Be it in a long-term relationship or a brief encounter, it is undeniable that sex necessarily goes hand in hand with emotion. To deny this simple and very direct truth is to deny human nature at its most basic level, since sex does bring up emotion and sex with emotion is quite simply better sex . Moreover, I do feel that we have a higher probability of falling in love with the person with whom we have the best sex and that one-night stands, although rewarding in many ways, do not provide the same amount of sexual depth. Equally I would argue that even one- night stands should be respected for what they are and celebrated by maintaining an ethical relation/follow up to the intimate moment shared.
Like everyone, the way in which I relate to people and relationships has a lot to do with how I perceived myself and others whilst growing up.

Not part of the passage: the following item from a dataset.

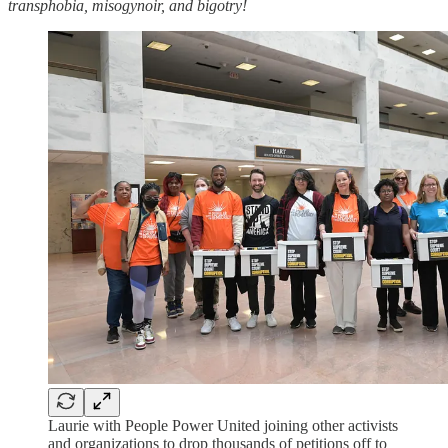
transphobia, misogynoir, and bigotry!
Laurie with People Power United joining other activists
and organizations to drop thousands of petitions off to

As a child I was painfully shy. Bullied through middle school and undergoing rigorous military-style ballet training since the age of six, once sexually aware, I quickly associated sex and pleasure with freedom and independence.
The model I had of coupledom at home was a loving but tempestuous one, which
primarily highlighted female models of self-sacrifice. Moreover, growing up in Italy, where the culture is still patriarchal at heart, I came of age sexually with a militant desire to claim my own empowered and independent identity. And that included sexual experimentation that purposely avoided locking myself into a loyalty that went beyond sexual compatibility to include long term relationships. Now in my thirties I can honestly say that I think I spent the whole of my twenties terrified that coupledom equalized loss of identity.
The times that I tried to fit into the model of boyfriend and girlfriend cohabitation, my fear of loss of independence to “twoness”, ultimately always had the better of me. I simply could not see “coupledom” as a positive self-affirming experience. Perhaps this is also because I felt the need to chip away layers of history that pictured the ideal of the female as the sacrificial lamb, the one who must, above all, facilitate the success of her man, or risk being the main contributor to his failure. For, since the beginning of time, the woman is the gatherer and the man is the hunter. I feel we still have a long way to go until we rid ourselves of this differentiation amongst the sexes.
On the whole I have enjoyed my freedom immensely and have truly had time to revel and know how wonderfully rewarding it is to spend time on my own. After all, since we are born alone and die alone, knowing how to be alone is a good skill to acquire, for only when confronting one’s self can we truly know ourselves. And how can we truly interact with one another if we do not know ourselves?
No matter how many times I have experienced heartbreak, I am still an optimist when it comes to human interaction. I believe that ultimately there are several kinds of love in life, none of which can really be encompassed in this or that definition. Despite the technological age, love is still as mysterious and ungraspable as it always was and always will be. Thank God some things are still able to escape classification.
As long as we live and are, as Maurice Merleau-Ponty would put it, “the flesh of the world”, we will interact with and through our perceptions and our emotions. Just like the baby knows what warm or cold is through having touched and felt the meaning of the word, lovers can only truly feel love rather than will love into action.
I believe we equally desire the momentary and transient as much as the constant and secure. These opposite positions are constantly pulling us towards our very own paradoxical contradiction.